Kur’ân-ı Kerîm’de insanların ellerindeki nimet ve imkânları Allah’ın razı olmayacağı, insanların zarar göreceği şekilde ve ölçüsüzce harcamalarına, yanlış ve kötü işlerde kullanmalarına israf denilmiştir. Kur’an’da ‘israf’ kavramı teolojik bağlamda da geçmekle birlikte harcamayla ilgili kullanımı yaygınlık kazanmıştır. İsrâ suresinde (17/26-27) tebzîr kavramı da ‘israf’ anlamında kullanılmıştır. 400’lü (1010) yılların başlarında ölen Râgıb el-Isfahânî’ye göre çalışıp üretmek farzdır (ez-Zerî‘a, s. 380); israf ise bir hak zayiidir ve dolayısıyla zulümdür (s. 410).
Ayetlerde nimet ve imkânları Allah’ın rızasına ve başkalarının iyiliğine uygun, doğru ve yerinde kullanmaya çoğunlukla ihsan, işlerini genelde iyi ve yerli yerince yapana, özelde iyilik ve ihsanda bulunana da muhsin denilmektedir.
Mali işler açısından bakıldığında İslam kaynaklarında ihsan kavramının özetle ‘meşru yollardan kazanma ve meşru yollarda harcama’ anlamını içerdiği söylenebilir. Bunun tersine de israf denilmiştir. İsraf terim olarak kullanıldığında özellikle gereksiz veya aşırı harcamaları ifade eder.
İNSAN NEFSİ DOYMAK BİLMEZ
İnsanları israfa götüren nedir? Daha mükellef bir sofra, daha şık bir giyim, daha çok gezip tozmak, daha baş döndürücü bir eğlence... Kısacası daha pahalı, lüks ve hedonist bir hayat… Fakat nereye kadar? İnsan nefsi doymak bilmez ki!
Modern zamanlarda bu hayat tarzı iyice yaygınlaşmıştır.

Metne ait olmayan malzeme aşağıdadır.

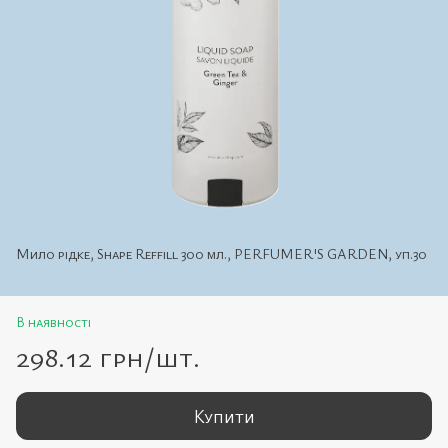
Мило рідке, Shape Reffill 300 мл., PERFUMER'S GARDEN, уп.30
В наявності
298.12 грн/шт.
Купити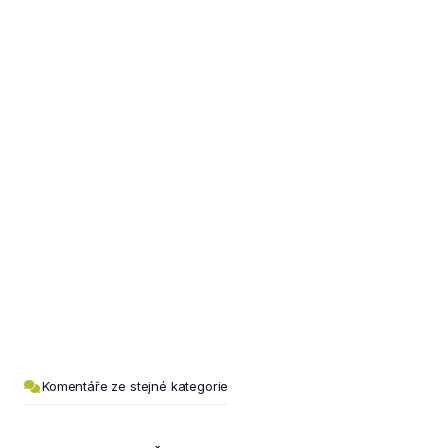
Komentáře ze stejné kategorie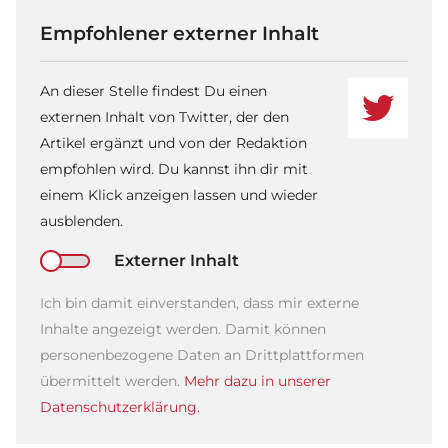
Empfohlener externer Inhalt
An dieser Stelle findest Du einen
externen Inhalt von Twitter, der den
Artikel ergänzt und von der Redaktion
empfohlen wird. Du kannst ihn dir mit
einem Klick anzeigen lassen und wieder
ausblenden.
Externer Inhalt
Ich bin damit einverstanden, dass mir externe
Inhalte angezeigt werden. Damit können
personenbezogene Daten an Drittplattformen
übermittelt werden.
Mehr dazu in unserer
Datenschutzerklärung.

Kaybettiği kişiliğini ve öz değerini, kullandığı saatin, telefonun, çantanın, ayakkabının, giysinin markasında; evin, taşıtın… konforunda arayan varlıkların oluşturduğu bir ülkede ve dünyada yaşıyoruz. Ünlü Alman psikanalisti Erich Fromm’a göre böyleleri bu tutumlarıyla aslında kendi hiçliklerini gösteriyorlar.
Erich Fromm’un Sahip Olmak ya da Olmak adlı eserindeki ifadesiyle (İstanbul 2003, s. 51-52) “Her tüketilen şey, tüketildiği andan itibaren tüketiciyi tatmin edemez hale geldiği için insanlar yeniden ve daha fazla tüketime yönelmek zorunda kalmaktadırlar. Bu çarkın sonu bir türlü gelmeyince, hep tatminsiz bir çırpınış içinde bocalayan modern tüketiciler, aslında kendilerini şu formülle ifade etmektedirler: Ben, sahip olduğum ve tükettiğim şeyler dışında bir hiçim…”

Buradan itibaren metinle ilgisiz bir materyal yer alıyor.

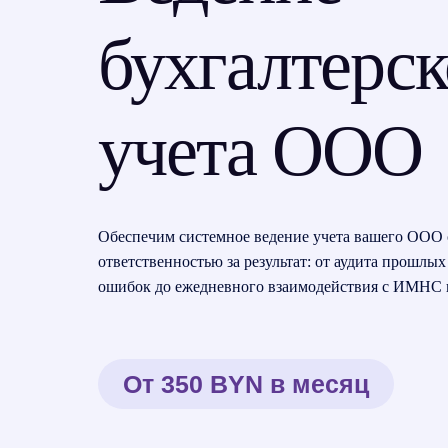
бухгалтерск
учета ООО
Обеспечим системное ведение учета вашего ООО
ответственностью за результат: от аудита прошлы
ошибок до ежедневного взаимодействия с ИМНС
От 350 BYN в месяц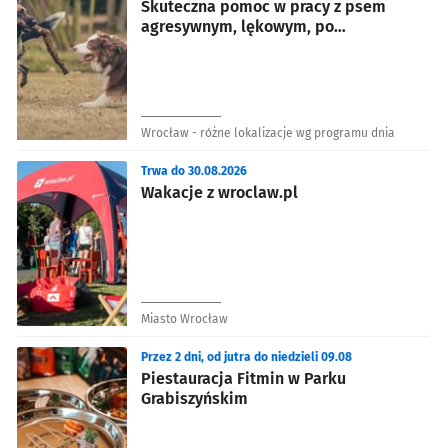
Skuteczna pomoc w pracy z psem
agresywnym, lękowym, po
przejściach
Wrocław - różne lokalizacje wg programu dnia
Trwa do 30.08.2026
Wakacje z wroclaw.pl
Miasto Wrocław
Przez 2 dni, od jutra do niedzieli 09.08
Piestauracja Fitmin w Parku
Grabiszyńskim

Fromm, anılan eserindeki fikrine göre Batılar, bilhassa 18. yy.dan itibaren insanoğlunu o güne kadarki manevi ülkülerinden uzaklaştırarak ona yeni bir ‘gelişme dini’ verdiler. Bu ‘din’ insanlara hayatın amacı olarak ‘Sınırsız üretim, mutlak özgürlük ve kısıtlanmamış mutluluk’ üçlüsünü hedef olarak göstermektedir (s. 20). Eski din ve felsefelerin vizyonunda ‘olmak’ vardı; yani özünde insan olmak, insanî ve ahlâkî erdemleriyle kendisi olmak (s. 37 vd.); bizim kültürümüzdeki insân-ı kâmil olmak.

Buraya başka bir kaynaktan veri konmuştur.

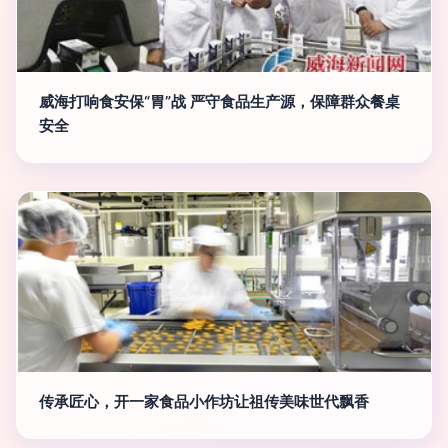
威海打响食安保“胃”战 严守食品生产源，保障群众餐桌
安全
传承匠心，开一家食品小作坊让祖传美味世代飘香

Fakat ‘gelişme dini’ insandan bu ‘olma’ ufkunu aldı ve yerine kapitalizmdeki ‘sahip olma’yı koydu: “Laissez faire laissez passer.” Bu vahşi tutku, insandaki –Fromm’un ‘radikal hedonizm’ (Kur’an’ın ‘hubbu’ş-şehevât’) dediği- ilkel kompleksi uyardı. Bu da insanlarda çatışma ruhunu ve bunun için güç biriktirmeyi getirdi. “Çünkü açgözlülük ve barış bir arada olamazlar” (s. 27). Batılının –kendi içindeki çatışmaya ara verirken- dünyada sürekli çatışma merkezleri üretmesinin gerisinde bu ‘radikal hedonizm’ ve ‘gelişme dini’ var. Sömürenler bunun için sömürüyorlar.
GÖNÜLLÜ SADELİK KAVRAMI İSLAM’DAKİ ZÜHD
Buna karşılık zamanımızda Minimalizm adıyla mimari alanda ABD’de başlayan bir hareket de giderek, aşırı tüketin ve marka düşkünlüğüne karşı ‘Az çoktur’ sloganıyla dünyaya yayıldı. ‘Gönüllü sadelik’ (İslam’da zühd) kavramını ilke edinen bu hareket, bu yaklaşımıyla kanaatkârlık, tutumluluk, paylaşma gibi İslâmî erdemleri içeren bir felsefeyi savunmaktadır.
Kanaatimce ülkemizde özellikle Diyanet teşkilatı, İlâhiyat Fakülteleri ve İmam-Hatip Liseleri gibi dinî kurumların mensupları, aynı çizgideki sivil toplum örgütleri çağdaş insanla, bilhassa genç kuşaklarla iletişim kurmak için –İslâmî ilke ve değerlerle bağdaşan noktalarda- bu tür hareketlerle birlikte çalışmalıdırlar.